My husband loves "Bake-Off" and " Master Chef" so he really goes for it on Christmas day and altho this will be the second year I'll be working he never appears to be tying himself in knots or stressed or exhausted or in search of his sanity. Perhaps he's doing it wrong ?.

EmmaWoodhousestreehouse · 22/12/2021 08:30

Good to see the women blaming is still occurring.

With the best will in the world, none of us know what pressures other women are under when it comes to Christmas. It helps no one to put the blame firmly on the shoulder of the family member who most likely is frazzled at best before Christmas planning even starts.

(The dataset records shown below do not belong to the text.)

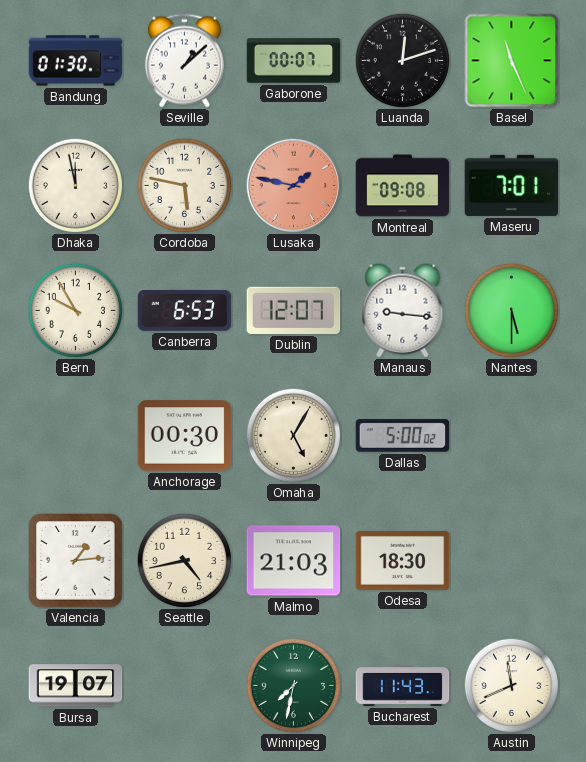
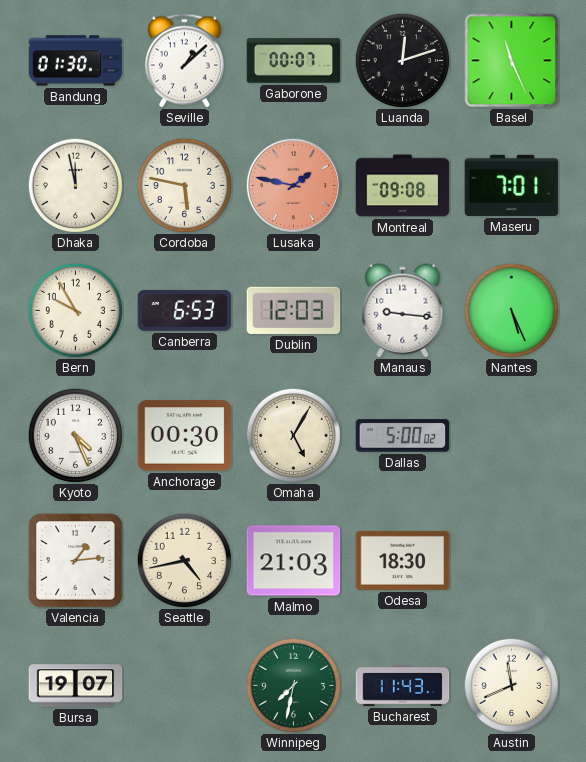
Dublin: 12:07 -> 12:03
Nantes: 5:30 -> 5:26
Kyoto: none -> 4:26
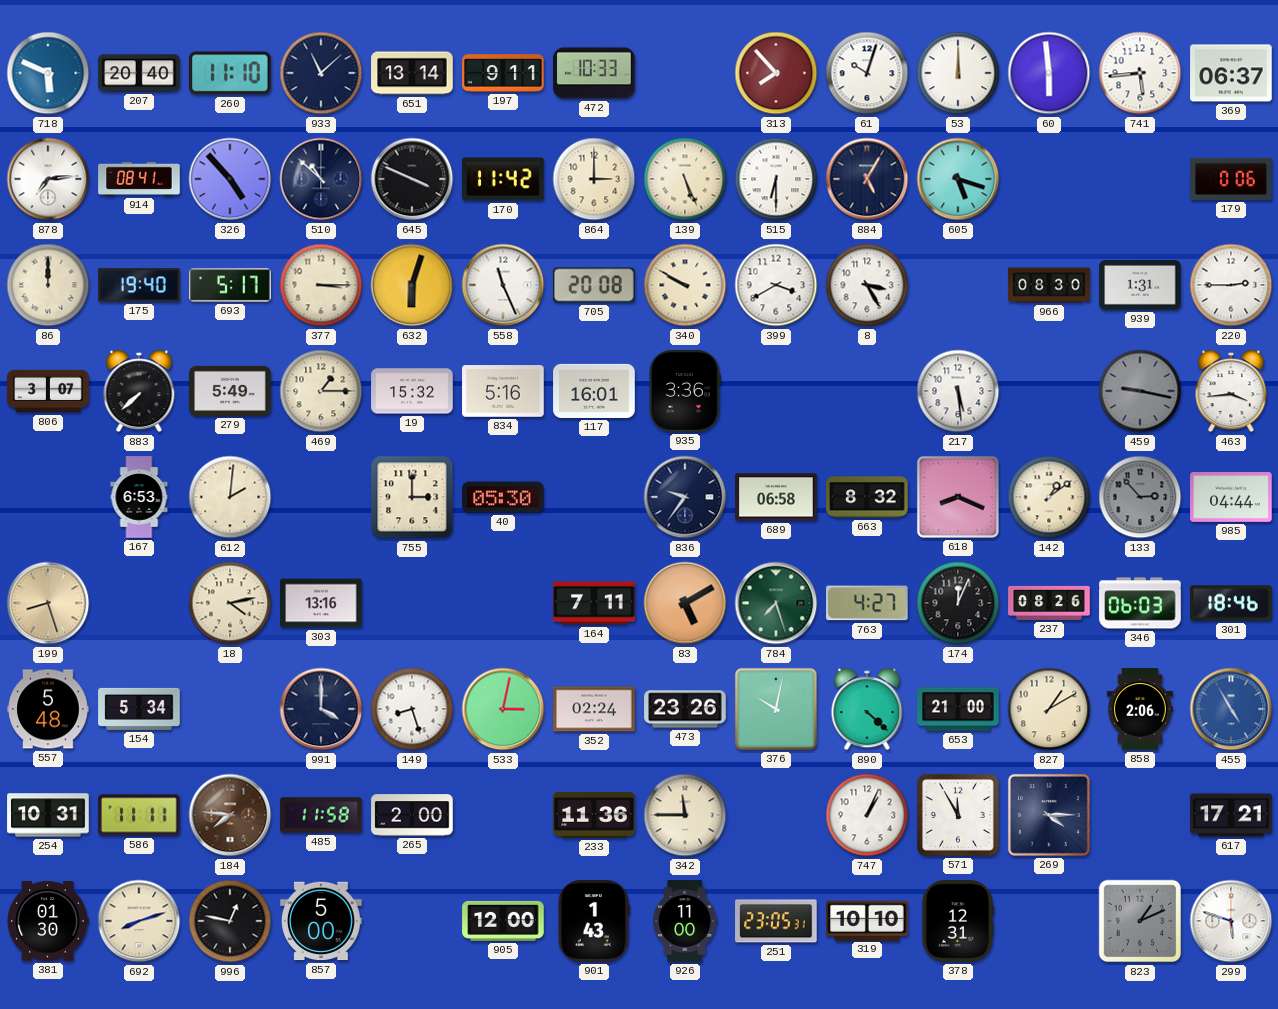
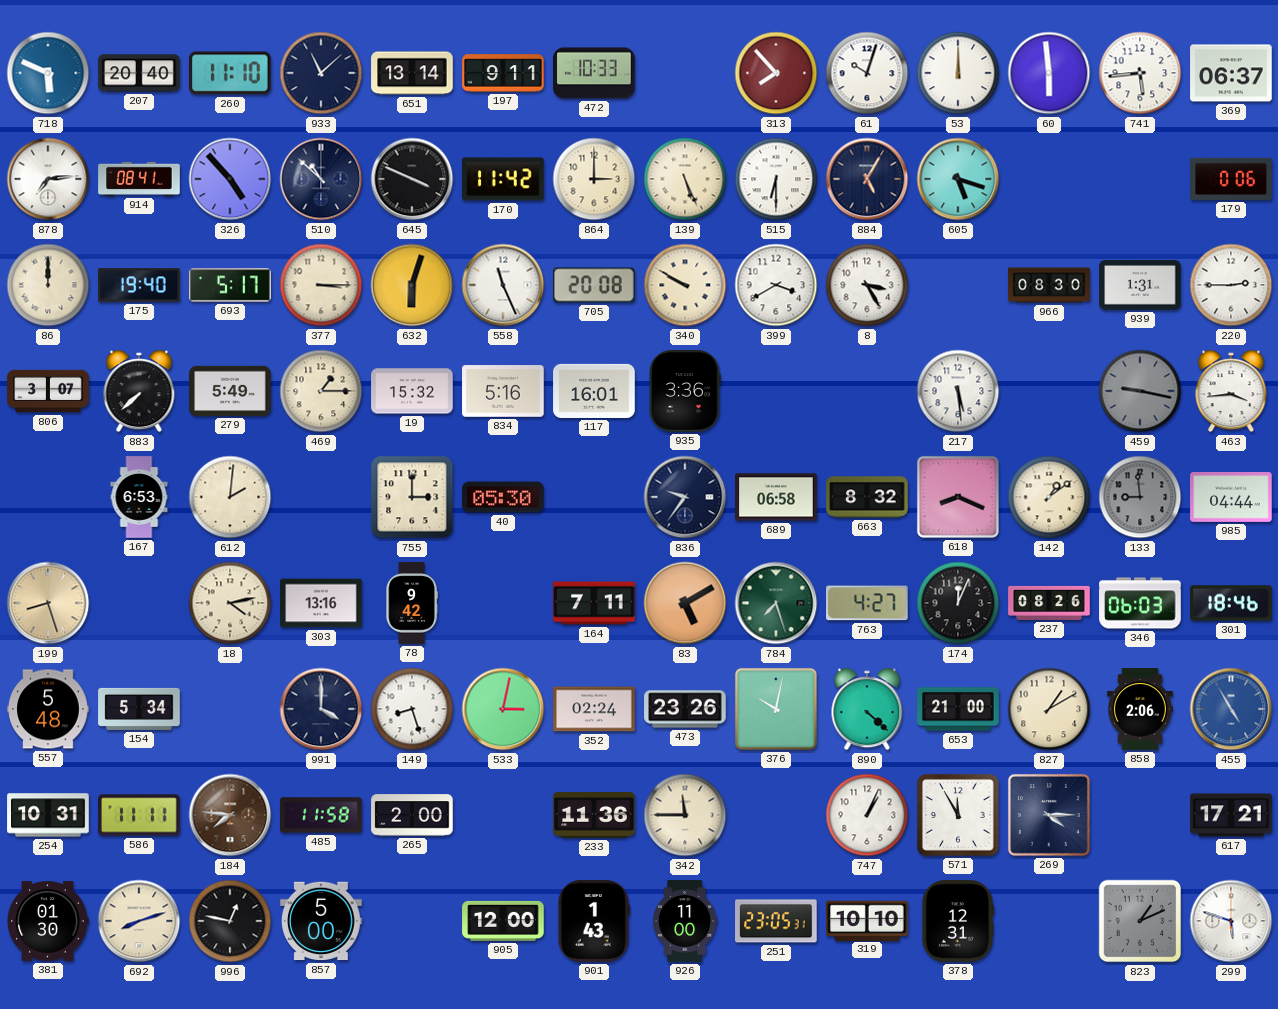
133: 2:53 -> 8:59
78: none -> 9:42
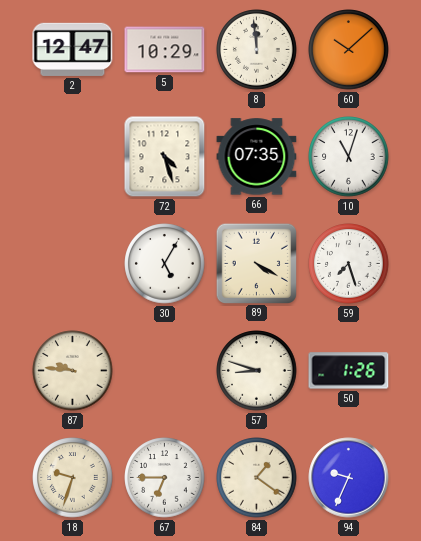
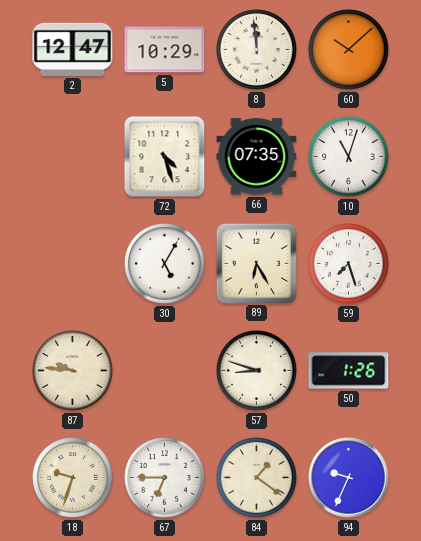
89: 4:20 -> 6:25
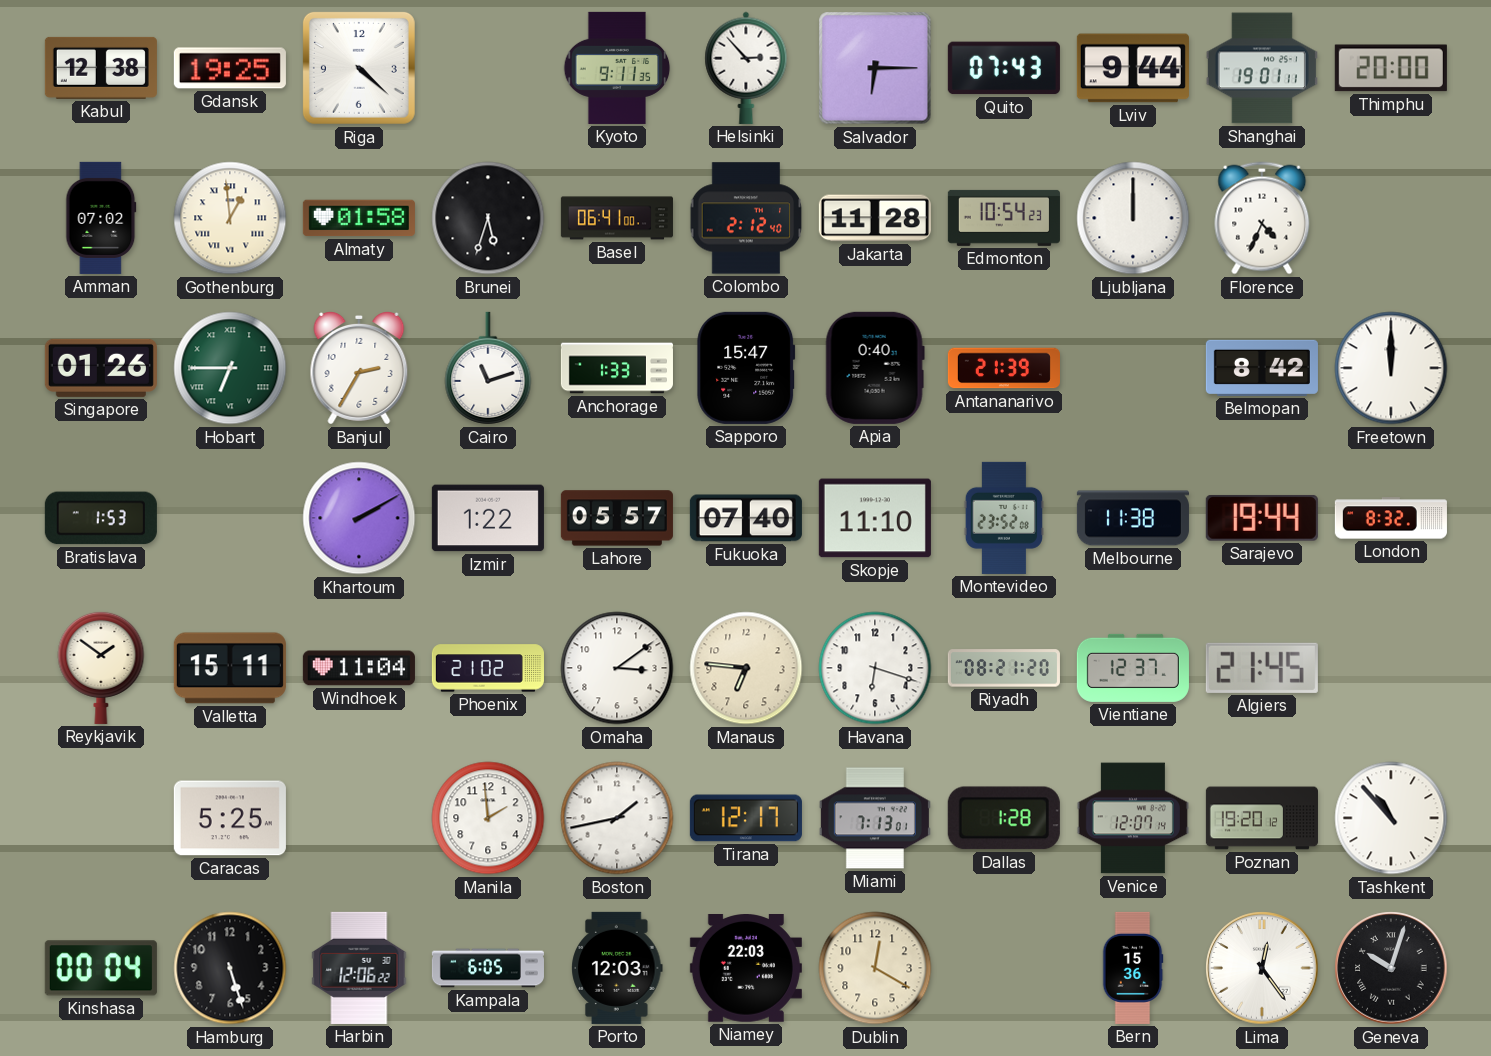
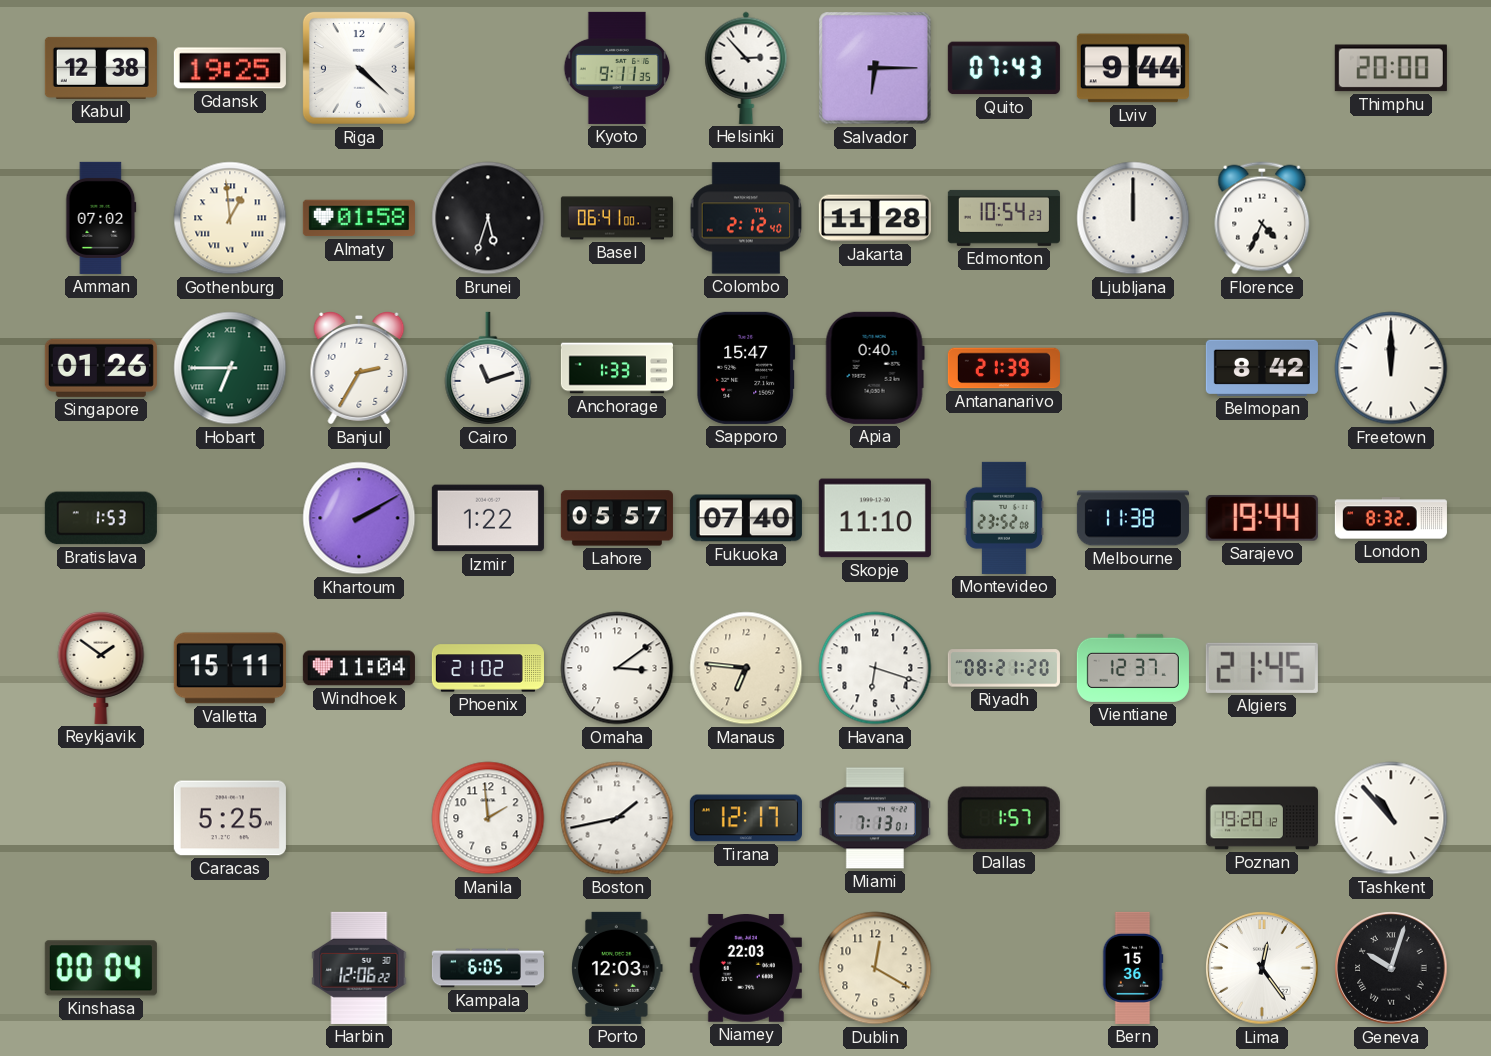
Shanghai: 19:01 -> none
Dallas: 1:28 -> 1:57
Venice: 12:07 -> none
Hamburg: 5:27 -> none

Do the husbands and partners not carry any responsibility for the decision making around Christmas plans.

georgarina · 22/12/2021 08:33

What's wrong with them is they're conditioned that their own needs are wrong/selfish/hysterical/unreasonable and the right and fair thing is to put everyone else's needs above their own. They're taught not to trust their own judgment/perception and to do as they're told instead.

I've been there. I'm still angry about it.

Putting up these posts is asking for confirmation that they can trust their instincts and stand up for themselves.

TheQuietChristmas · 22/12/2021 08:35

Sometimes there are lots of things in the mix. It is not just about being a martyr.

It took me till 50 to learn to say no. On one hand I am a very assertive person, on the other I have things going on.

For example. I have no support network. My mum died when I was young and my dad remarried. At times I have had to bite my tongue, capitulate etc. because I felt I would have no parent if I didn't.

WRT my in-laws. I have a weak DH,. a bullying MIL, a very selfish SIL and an enabling FIL who gaslit me every time I stood up for myself. I used to think it must be me who was BU.

Now I am older, have more confidence, realised I am in the right I no longer do things for them, but I got a lot of pushback from it and apparently I am in the wrong. The difference is, I no longer care.